Aumentare la temperatura di miscelazione (tipicamente 160–220 gradi per PE) e prolungare il tempo di miscelazione.
Utilizzare il masterbatch invece dell'aggiunta diretta di pigmento per migliorare l'uniformità della dispersione.
2. Migrazione/sanguinamento (appiccicosità superficiale, contaminazione)
Cause:
Basso peso molecolare o bassa polarità dei pigmenti, con conseguente scarsa solubilità nel PE.
Compatibilità insufficiente tra pigmento e PE, con conseguente migrazione sulla superficie nel tempo.
Soluzioni:
Selezionare pigmenti organici o pigmenti inorganici ad alto peso-molecolare-(ad es. biossido di titanio, ossido di ferro).
Controllare il dosaggio del pigmento (tipicamente inferiore o uguale allo 0,5%; quantità eccessive aumentano il rischio di migrazione).

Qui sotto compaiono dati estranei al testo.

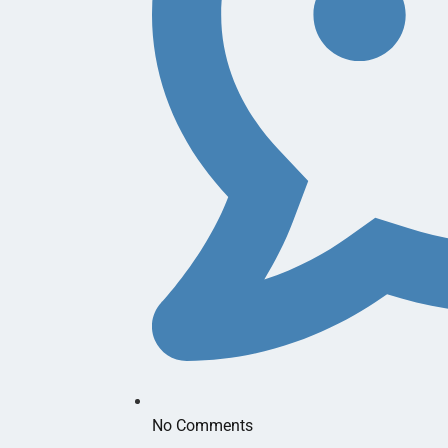
No Comments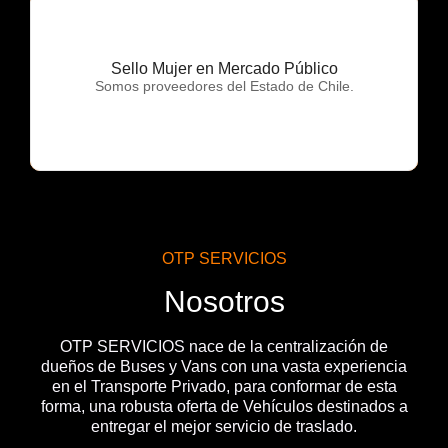
Sello Mujer en Mercado Público
OTP Servicios
Somos proveedores del Estado de Chile.
OTP SERVICIOS
Nosotros
OTP SERVICIOS nace de la centralización de
dueños de Buses y Vans con una vasta experiencia
en el Transporte Privado, para conformar de esta
forma, una robusta oferta de Vehículos destinados a
entregar el mejor servicio de traslado.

Evita coloranti a basso peso-molecolare-(ad es. coloranti solventi) che si dissolvono facilmente nel PE.
3. Scarsa resistenza al calore (scolorimento durante la lavorazione)
Cause:
Stabilità termica insufficiente dei pigmenti (la lavorazione del PE richiede in genere 180–220 gradi).
Decomposizione o ossidazione del pigmento sotto calore.
Soluzioni:
Scegli pigmenti con resistenza al calore maggiore o uguale a 200 gradi (ad es. blu/verde ftalocianina, pigmenti azoici di alta-gradazione).

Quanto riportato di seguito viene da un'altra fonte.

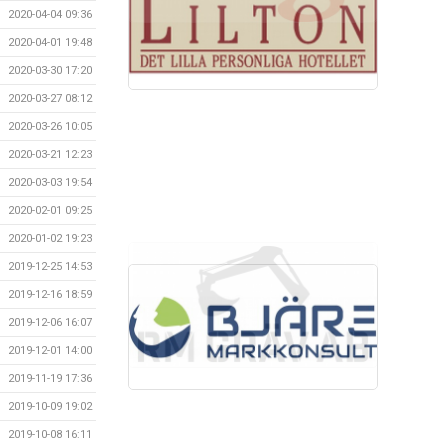
2020-04-04 09:36
2020-04-01 19:48
2020-03-30 17:20
2020-03-27 08:12
2020-03-26 10:05
2020-03-21 12:23
2020-03-03 19:54
2020-02-01 09:25
2020-01-02 19:23
2019-12-25 14:53
2019-12-16 18:59
2019-12-06 16:07
2019-12-01 14:00
2019-11-19 17:36
2019-10-09 19:02
2019-10-08 16:11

Aggiungere antiossidanti (ad esempio, BHT, 1010) per ridurre l'ossidazione termica.
Ottimizzare le condizioni di lavorazione per evitare surriscaldamenti localizzati o esposizioni prolungate ad alte temperature.
4. Scarsa resistenza alla luce e agli agenti atmosferici (scolorimento, sfarinamento all'aperto)
Cause:
Bassa resistenza ai raggi UV dei pigmenti.
Esposizione esterna a lungo termine- dei prodotti in PE alla luce solare, all'umidità e al calore.
Soluzioni:
Scegli pigmenti ad alta-resistenza alla luce (ad es. pigmenti inorganici, alcuni tipi di chinacridone).
Aggiungere assorbitori UV (ad esempio, UV-326, UV-531) o stabilizzatori di luce (ad esempio, HALS).
Utilizzare pigmenti rivestiti in superficie (ad es. rivestiti in silice).
5. Impatto sulle proprietà meccaniche (infragilimento, perdita di resistenza)
Cause:
Grandi dimensioni delle particelle di pigmento o dosaggio eccessivo, interruzione della continuità della catena molecolare del PE.
Ioni metallici nei pigmenti che catalizzano la degradazione del PE.
Soluzioni:
Controllare il dosaggio del pigmento (tipicamente inferiore o uguale al 2%; carichi più elevati richiedono test meccanici).
Seleziona pigmenti con-particelle-fine e basso contenuto di-metalli-(evita rame, zinco o altri metalli attivi).
Aggiungi antiossidanti per rallentare la degradazione.
6. Interazione con additivi (distorsione del colore, scarsa stabilità)
Cause:
Reazioni chimiche tra pigmenti e additivi PE (es. antiossidanti, lubrificanti).
Lisciviazione o dissoluzione dei pigmenti mediante additivi.
Soluzioni:
Testare la compatibilità tra pigmenti e additivi (prove-su piccola scala in anticipo).
Adeguare i sistemi di additivi (ad esempio, utilizzare lubrificanti neutri).
Evitare pigmenti contenenti zolfo o alogeni (potrebbero reagire con gli stabilizzanti).